[Collected data]

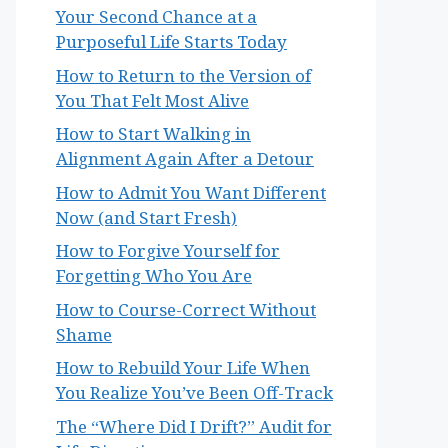
Your Second Chance at a
Purposeful Life Starts Today
How to Return to the Version of
You That Felt Most Alive
How to Start Walking in
Alignment Again After a Detour
How to Admit You Want Different
Now (and Start Fresh)
How to Forgive Yourself for
Forgetting Who You Are
How to Course-Correct Without
Shame
How to Rebuild Your Life When
You Realize You’ve Been Off-Track
The “Where Did I Drift?” Audit for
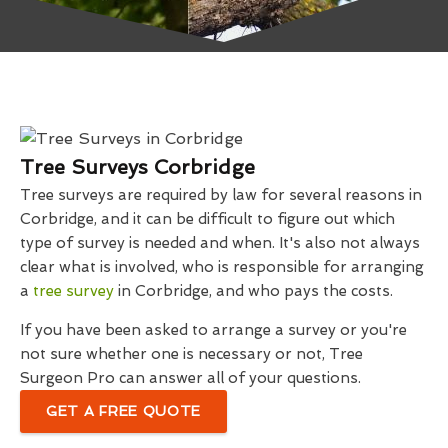
Tree Surveys Corbridge
Tree surveys are required by law for several reasons in
Corbridge, and it can be difficult to figure out which
type of survey is needed and when. It's also not always
clear what is involved, who is responsible for arranging
a
tree survey
in Corbridge, and who pays the costs.
If you have been asked to arrange a survey or you're
not sure whether one is necessary or not, Tree
Surgeon Pro can answer all of your questions.
GET A FREE QUOTE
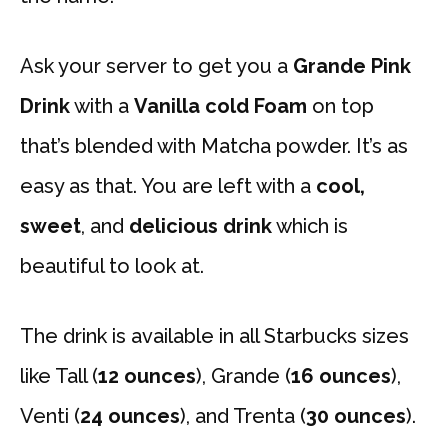
Ask your server to get you a
Grande Pink
Drink
with a
Vanilla cold Foam
on top
that’s blended with Matcha powder. It’s as
easy as that. You are left with a
cool,
sweet
, and
delicious drink
which is
beautiful to look at.
The drink is available in all Starbucks sizes
like Tall (
12 ounces
), Grande (
16 ounces
),
Venti (
24 ounces
), and Trenta (
30 ounces
).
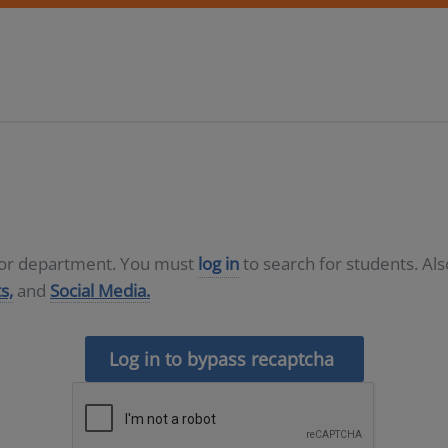
D or department. You must
log in
to search for students. Al
s,
and
Social Media.
Log in to bypass recaptcha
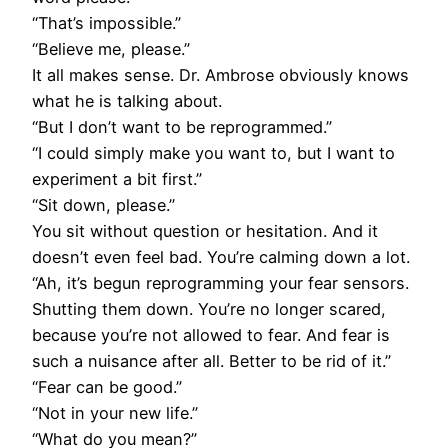
“That’s impossible.”
“Believe me, please.”
It all makes sense. Dr. Ambrose obviously knows
what he is talking about.
“But I don’t want to be reprogrammed.”
“I could simply make you want to, but I want to
experiment a bit first.”
“Sit down, please.”
You sit without question or hesitation. And it
doesn’t even feel bad. You’re calming down a lot.
“Ah, it’s begun reprogramming your fear sensors.
Shutting them down. You’re no longer scared,
because you’re not allowed to fear. And fear is
such a nuisance after all. Better to be rid of it.”
“Fear can be good.”
“Not in your new life.”
“What do you mean?”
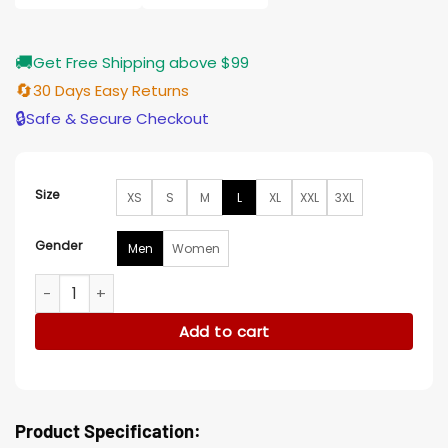
🚚
Get Free Shipping above $99
🔄
30 Days Easy Returns
🔒
Safe & Secure Checkout
Size
XS
S
M
L
XL
XXL
3XL
Gender
Men
Women
Ross Sutherland Vigil S02 Cotton Green Jacket quantity
Add to cart
Product Specification:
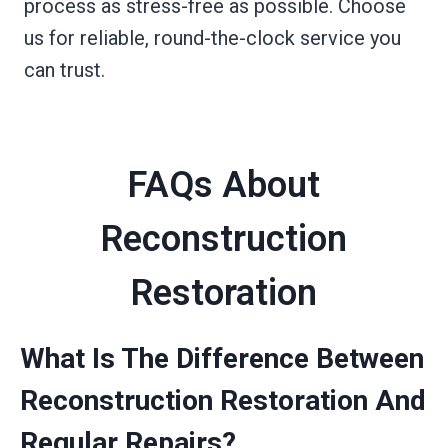
process as stress-free as possible. Choose
us for reliable, round-the-clock service you
can trust.
FAQs About
Reconstruction
Restoration
What Is The Difference Between
Reconstruction Restoration And
Regular Repairs?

• _Work item_
Please print every record above exactly, but leave the pictures out.

• _Exercise solution_
Your Second Chance at a
Purposeful Life Starts Today
How to Return to the Version of
You That Felt Most Alive
How to Start Walking in
Alignment Again After a Detour
How to Admit You Want Different
Now (and Start Fresh)
How to Forgive Yourself for
Forgetting Who You Are
How to Course-Correct Without
Shame
How to Rebuild Your Life When
You Realize You’ve Been Off-Track
The “Where Did I Drift?” Audit for
Tree Surveys Corbridge
Tree surveys are required by law for several reasons in
Corbridge, and it can be difficult to figure out which
type of survey is needed and when. It's also not always
clear what is involved, who is responsible for arranging
a
tree survey
in Corbridge, and who pays the costs.
If you have been asked to arrange a survey or you're
not sure whether one is necessary or not, Tree
Surgeon Pro can answer all of your questions.
GET A FREE QUOTE
Ask your server to get you a
Grande Pink
Drink
with a
Vanilla cold Foam
on top
that’s blended with Matcha powder. It’s as
easy as that. You are left with a
cool,
sweet
, and
delicious drink
which is
beautiful to look at.
The drink is available in all Starbucks sizes
like Tall (
12 ounces
), Grande (
16 ounces
),
Venti (
24 ounces
), and Trenta (
30 ounces
).
D or department. You must
log in
to search for students. Al
s,
and
Social Media.
Log in to bypass recaptcha
“That’s impossible.”
“Believe me, please.”
It all makes sense. Dr. Ambrose obviously knows
what he is talking about.
“But I don’t want to be reprogrammed.”
“I could simply make you want to, but I want to
experiment a bit first.”
“Sit down, please.”
You sit without question or hesitation. And it
doesn’t even feel bad. You’re calming down a lot.
“Ah, it’s begun reprogramming your fear sensors.
Shutting them down. You’re no longer scared,
because you’re not allowed to fear. And fear is
such a nuisance after all. Better to be rid of it.”
“Fear can be good.”
“Not in your new life.”
“What do you mean?”
🚚
Get Free Shipping above $99
🔄
30 Days Easy Returns
🔒
Safe & Secure Checkout
Size
XS
S
M
L
XL
XXL
3XL
Gender
Men
Women
Ross Sutherland Vigil S02 Cotton Green Jacket quantity
Add to cart
Product Specification:
process as stress-free as possible. Choose
us for reliable, round-the-clock service you
can trust.
FAQs About
Reconstruction
Restoration
What Is The Difference Between
Reconstruction Restoration And
Regular Repairs?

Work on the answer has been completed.